*ASSIGNMENT*:
Exactly and without additions, transcribe the line that contains "Confartigianato, Cna, Casartigiani" and every line after it in the data.

Stored data entries
▶
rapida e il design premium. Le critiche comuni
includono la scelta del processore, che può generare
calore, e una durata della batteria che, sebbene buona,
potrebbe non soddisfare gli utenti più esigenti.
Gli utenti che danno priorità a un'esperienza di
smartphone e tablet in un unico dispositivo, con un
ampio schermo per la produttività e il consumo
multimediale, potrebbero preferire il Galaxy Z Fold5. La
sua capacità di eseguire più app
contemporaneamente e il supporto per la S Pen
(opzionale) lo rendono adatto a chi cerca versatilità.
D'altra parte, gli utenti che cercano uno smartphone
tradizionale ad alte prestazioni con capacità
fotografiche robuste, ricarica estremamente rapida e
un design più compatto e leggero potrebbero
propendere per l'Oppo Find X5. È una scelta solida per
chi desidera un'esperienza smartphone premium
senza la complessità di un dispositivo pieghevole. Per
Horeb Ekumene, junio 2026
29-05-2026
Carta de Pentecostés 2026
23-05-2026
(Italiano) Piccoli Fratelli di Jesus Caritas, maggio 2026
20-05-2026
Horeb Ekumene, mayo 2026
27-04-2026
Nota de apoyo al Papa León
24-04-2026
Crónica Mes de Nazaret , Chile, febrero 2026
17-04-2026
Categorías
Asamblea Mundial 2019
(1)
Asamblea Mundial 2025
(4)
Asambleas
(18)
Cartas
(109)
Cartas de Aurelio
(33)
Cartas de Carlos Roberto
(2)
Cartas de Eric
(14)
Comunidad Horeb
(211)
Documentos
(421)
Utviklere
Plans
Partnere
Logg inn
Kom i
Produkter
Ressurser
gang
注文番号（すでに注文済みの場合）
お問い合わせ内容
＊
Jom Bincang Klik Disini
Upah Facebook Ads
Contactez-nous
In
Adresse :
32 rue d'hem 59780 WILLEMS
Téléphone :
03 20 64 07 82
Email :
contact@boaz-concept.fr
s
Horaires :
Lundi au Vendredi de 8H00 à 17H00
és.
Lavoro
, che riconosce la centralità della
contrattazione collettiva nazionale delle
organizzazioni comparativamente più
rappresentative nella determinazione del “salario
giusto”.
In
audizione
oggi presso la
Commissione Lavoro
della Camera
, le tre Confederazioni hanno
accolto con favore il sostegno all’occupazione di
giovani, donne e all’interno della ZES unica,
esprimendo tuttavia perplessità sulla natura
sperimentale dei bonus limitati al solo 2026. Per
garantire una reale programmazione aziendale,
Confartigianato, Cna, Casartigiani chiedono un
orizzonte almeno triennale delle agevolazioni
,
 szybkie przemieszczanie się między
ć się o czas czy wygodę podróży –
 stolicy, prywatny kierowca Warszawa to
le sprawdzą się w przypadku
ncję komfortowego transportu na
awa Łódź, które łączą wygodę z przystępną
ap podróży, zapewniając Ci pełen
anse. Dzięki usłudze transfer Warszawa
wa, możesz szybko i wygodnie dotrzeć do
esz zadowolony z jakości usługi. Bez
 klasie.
◀
*SOLUTION TO THE EXERCISE*:
Confartigianato, Cna, Casartigiani chiedono un
orizzonte almeno triennale delle agevolazioni
,
 szybkie przemieszczanie się między
ć się o czas czy wygodę podróży –
 stolicy, prywatny kierowca Warszawa to
le sprawdzą się w przypadku
ncję komfortowego transportu na
awa Łódź, które łączą wygodę z przystępną
ap podróży, zapewniając Ci pełen
anse. Dzięki usłudze transfer Warszawa
wa, możesz szybko i wygodnie dotrzeć do
esz zadowolony z jakości usługi. Bez
 klasie.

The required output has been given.